Greenwood, the largest cemetery in New York, has reached its maximum capacity after cremations more than doubled, and burials increased fivefold, as the bodies of the victims of the "Corona emerging" epidemic (Covid-19) poured over.

The graves had prepared to receive a large number of dead during the Ebola epidemic between 2013 and 2016, but the United States escaped it.

In the third week of March, the Covid-19 pandemic reached the cemetery in Brooklyn, which was established in 1838, to become one of the most beautiful cemeteries in the city, stretching over 193 hectares and overlooking the New York Bay, in which the musician Leonard Bernstein and the painter Jean-Michel Basquiat lie.

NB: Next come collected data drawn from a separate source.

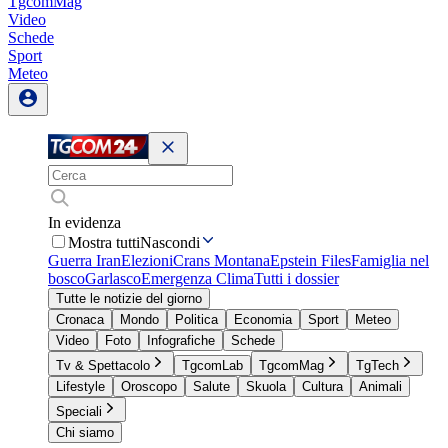
TgcomMag
Video
Schede
Sport
Meteo
In evidenza
Mostra tutti
Nascondi
Guerra Iran
Elezioni
Crans Montana
Epstein Files
Famiglia nel
bosco
Garlasco
Emergenza Clima
Tutti i dossier
Tutte le notizie del giorno
Cronaca
Mondo
Politica
Economia
Sport
Meteo
Video
Foto
Infografiche
Schede
Tv & Spettacolo
TgcomLab
TgcomMag
TgTech
Lifestyle
Oroscopo
Salute
Skuola
Cultura
Animali
Speciali
Chi siamo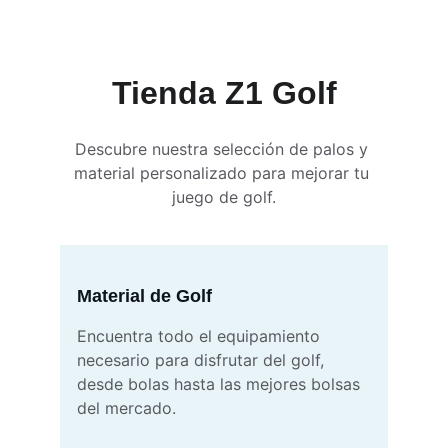
Tienda Z1 Golf
Descubre nuestra selección de palos y 
material personalizado para mejorar tu 
juego de golf.
Material de Golf
Encuentra todo el equipamiento 
necesario para disfrutar del golf, 
desde bolas hasta las mejores bolsas 
del mercado.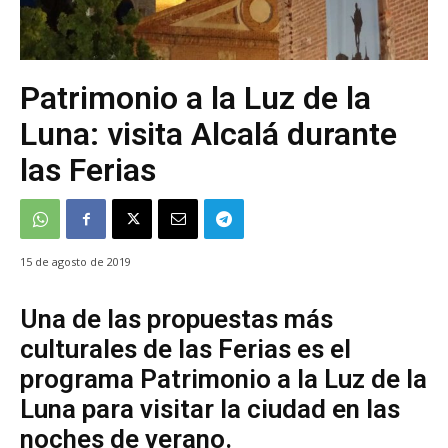
Patrimonio a la Luz de la
Luna: visita Alcalá durante
las Ferias
15 de agosto de 2019
Una de las propuestas más
culturales de las Ferias es el
programa Patrimonio a la Luz de la
Luna para visitar la ciudad en las
noches de verano.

"It started to cremate," said deputy cemetery chief and operations officer Eric Barna. "On some days, the number exceeded" four or five times "the usual size.

Currently, 130 to 140 bodies are burned in the cemetery, compared to 60 in normal times.

Barna, who is a member of the Metropolitan Cemetery Association that includes New York graves including Long Island in the east and Westchester in the north, says "it's not just about Greenwood."

"Everyone is receiving similar numbers. ... I have heard that some burial offices are looking outside of New York State (...) We have reached a point where the system can no longer manage such a volume in such a short time as this," he explains.